On the Rise: Siberian lakes—Major sources of methane
By Sid Perkins
Recent warming in Siberia is liberating carbon that had been locked in the permafrost for millennia. Consequently, Siberian lakes are making a surprisingly large contribution to atmospheric methane, a planet-warming greenhouse gas, according to a new analysis of the methane bubbling from those lakes.
Previous studies had suggested that most northern Siberian lakes sit atop permafrost containing rich soil. Methane-making microbes in the oxygen-poor lake-bottom sediments render the lakes major methane sources, says Katey M. Walter, an ecologist at the University of Alaska in Fairbanks.
Researchers had assumed that most methane from a northern Siberian lake emanated at the same rate from all points on the lake’s surface, says Walter. However, in winter field studies, she and her colleagues noted large volumes of methane gas trapped below surface ice. These gas bubbles supplement the even diffusion.
Earlier studies of lakes in the region had noted bubbles of methane but hadn’t considered them important, says Walter.
After identifying several locations where methane bubbles accumulated in the winter, Walter and her colleagues deployed underwater bubble traps to measure the gas produced. They found that over the course of a year, these locations were releasing about 20 times as much methane as was lakewide diffusion.
The new finding boosts the total estimate of annual methane emissions from all northern Siberian lakes to 3.8 million metric tons, an increase of as much as 63 percent over past estimates, the researchers report in the Sept. 7 Nature.

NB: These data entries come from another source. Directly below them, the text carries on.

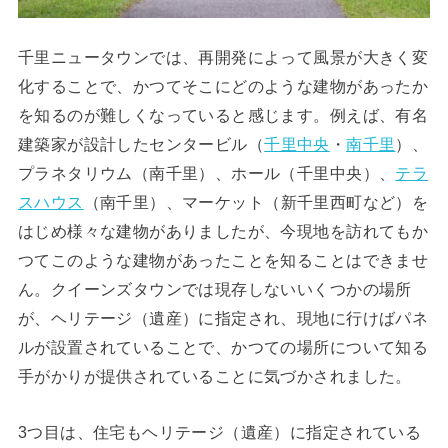
千里ニュータウンでは、再開発によって風景が大きく変
化することで、かつてそこにどのような建物があったか
を知るのが難しくなっていると感じます。例えば、有名
建築家が設計したセンタービル（
千里中央
・
南千里
）、
プラネタリウム（南千里）、ホール（千里中央）、
テラ
スハウス
（南千里）、マーケット（新千里西町など）を
はじめ様々な建物がありましたが、今現地を訪れてもか
つてこのような建物があったことを知ることはできませ
ん。クイーンズタウンでは現存しないいくつかの場所
が、ヘリテージ（遺産）に指定され、現地に行けばパネ
ルが設置されていることで、かつての場所について知る
手がかりが提供されていることに気づかされました。
3つ目は、住宅もヘリテージ（遺産）に指定されている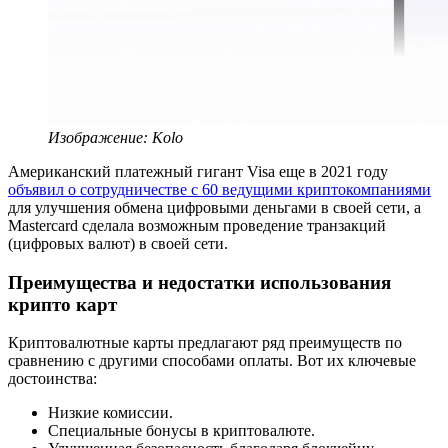
Изображение: Kolo
Американский платежный гигант Visa еще в 2021 году
объявил о сотрудничестве с 60 ведущими криптокомпаниями
для улучшения обмена цифровыми деньгами в своей сети, а
Mastercard сделала возможным проведение транзакций
(цифровых валют) в своей сети.
Преимущества и недостатки использования
крипто карт
Криптовалютные карты предлагают ряд преимуществ по
сравнению с другими способами оплаты. Вот их ключевые
достоинства:
Низкие комиссии.
Специальные бонусы в криптовалюте.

“It’s remarkable that methane bubbles from the lakes with such high intensity,” says John Hobbie, an ecosystem scientist at the Marine Biological Laboratory in Woods Hole, Mass.
One factor contributing to that intensity is climate warming in northern Siberia between 1974 and 2000, says Walter. During that period, large amounts of carbon-rich permafrost melted, which made the lakes expand to cover about 14 percent more area. That expansion alone has boosted methane emissions in the region about 58 percent, suggests the researchers’ model of methane emissions.
Walter and her colleagues observed that most of the methane arose from the lake bottom within 15 meters of shore. So, the gas probably comes from sediment-dwelling microbes feasting on organic material that had recently eroded into the expanding lakes. Carbon dating of the methane indicates that the organic material had been locked away for 20,000 to 40,000 years.
About 500 billion metric tons of carbon remain locked in the permafrost soils of northern Siberia, says Ted Schuur, an ecologist at the University of Florida in Gainesville. That’s almost two-thirds of the amount now wafting around Earth’s atmosphere as carbon dioxide, methane, and other planet-warming gases, he notes.
Walter says that as the warming expected in coming decades makes lakes expand further and permafrost melt even more, microbes could release as much as one-third of northern Siberia’s carbon in planet-heating methane. “It’s a [climate] time bomb waiting to go off,” she says.